Le premier (cuisse) figurait dans le lexique Hachette (qui le considère cependant “désuet”) et a été supprimé par les deux sommeliers consultés qui ne l’emploient jamais. Coutier remarque également au cours de ses travaux que :

‘« Dans le champ thématique afférent au corps humain, on notera l’absence de quelques expressions connues cependant du grand public en raison de leur effet évocateur, comme avoir du corsage, avoir de la jambe, avoir de la cuisse : bien que signalées dans divers ouvrages (toujours entre guillemets), elles ne sont pas attestées dans notre corpus » (1994, 670) 121 . ’

Ces trois termes ne sont pas non plus attestés dans notre corpus : cuisse ou jambe (au singulier) seraient plutôt remplacés par charnu tandis que corsage, d’après Chatelain-Courtois,

‘« peut être une déformation de corsé » ou un « synonyme de délicat, féminin, fin » (1984, 100).’

Ils sont, avec quelques autre, délibérément retirés des lexiques spécialisés parce que jugés inadéquats par la grande majorité des professionnels. Comme en parlent Renvoisé 122 , ou encore Peynaud et Blouin :

‘« ... on reconnaîtra que le chroniqueur qui parle de vins drôles, amusants, pimpants, farceurs, raccrocheurs, polissons (et il serait facile d’allonger la liste) atteint le comble de l’insignifiance... » (1996, 174).’
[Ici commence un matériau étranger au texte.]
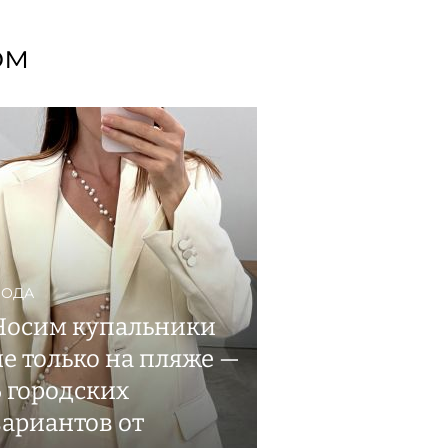
ом
ОДА
Носим купальники
не только на пляже —
6 городских
вариантов от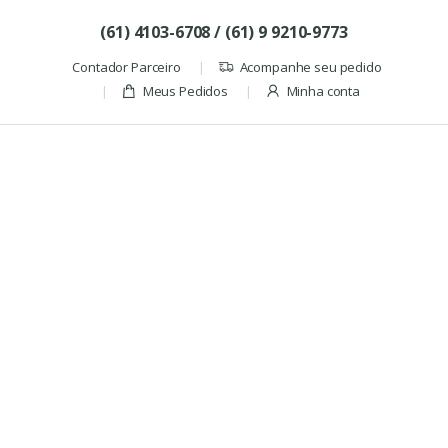
Skip to navigation
Skip to content
(61) 4103-6708 / (61) 9 9210-9773
Contador Parceiro
Acompanhe seu pedido
Meus Pedidos
Minha conta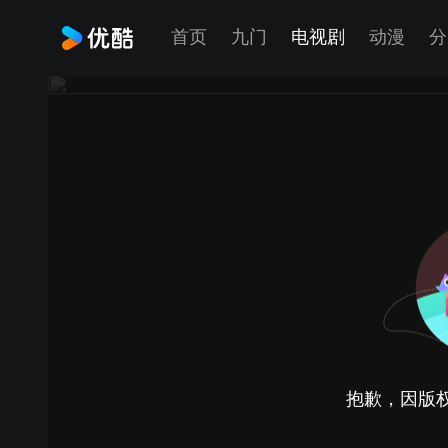
首页
九门
电视剧
动漫
分
抱歉，因版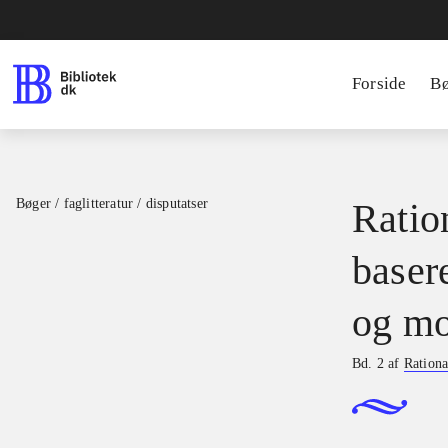
Forside
B
Bøger / faglitteratur / disputatser
Ration
basere
og mo
Bd. 2 af
Rationa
Le lexique Hachette, tout comme les lexiques de dégustation en général,regroupe un ensemble de termes sélectionnés par une communauté de professionnels pour leur valeur sémantique spécifique. Ces lexiques se sont élargis au fil du temps, du fait de l’évolution de la qualité du vin et des goûts des consommateurs, mais ils se sont également limités aux termes les plus foncièrement signifiants pour rendre compte d’une dégustation complète. Après ces remarques, nous allons classer les termes et étudier leurs champs sémantiques respectifs.

Notes
119.

Les trois auteurs de vocabulaires de dégustation (Peynaud et Blouin 1996 et Chatelain-Courtois) et les deux sommeliers.

120.

Beau, bon, bien sont définis par Kerbrat-Orecchioni (1980, 84) comme des adjectifs subjectifs “évaluatifs-axiologiques” qui « portent sur l’objet dénoté par le substantif qu’ils déterminent un jugement de valeur, positif ou négatif » (id., 91). Ils sont même affectés d’un fort indice de subjectivité langagière puisque la propriété évaluée ne peut être comparée que par rapport à des objets appartenant à la même classe.

121.

Coutier précise encore que :

« [...] rondelet et fessu (!) signalés l’un par Peynaud […] et l’autre par Dumay […] et par Chatelain-Courtois (1984) sont à classer au titre des fantaisies verbales, non attestées à l’écrit » (1997, 80).

122.

Courtier de formation (qui revendique les vins non filtrés), il met en garde quant à la trop grande utilisation des superlatifs et dénigre « les belles envolées lyriques sur le vin » (1996).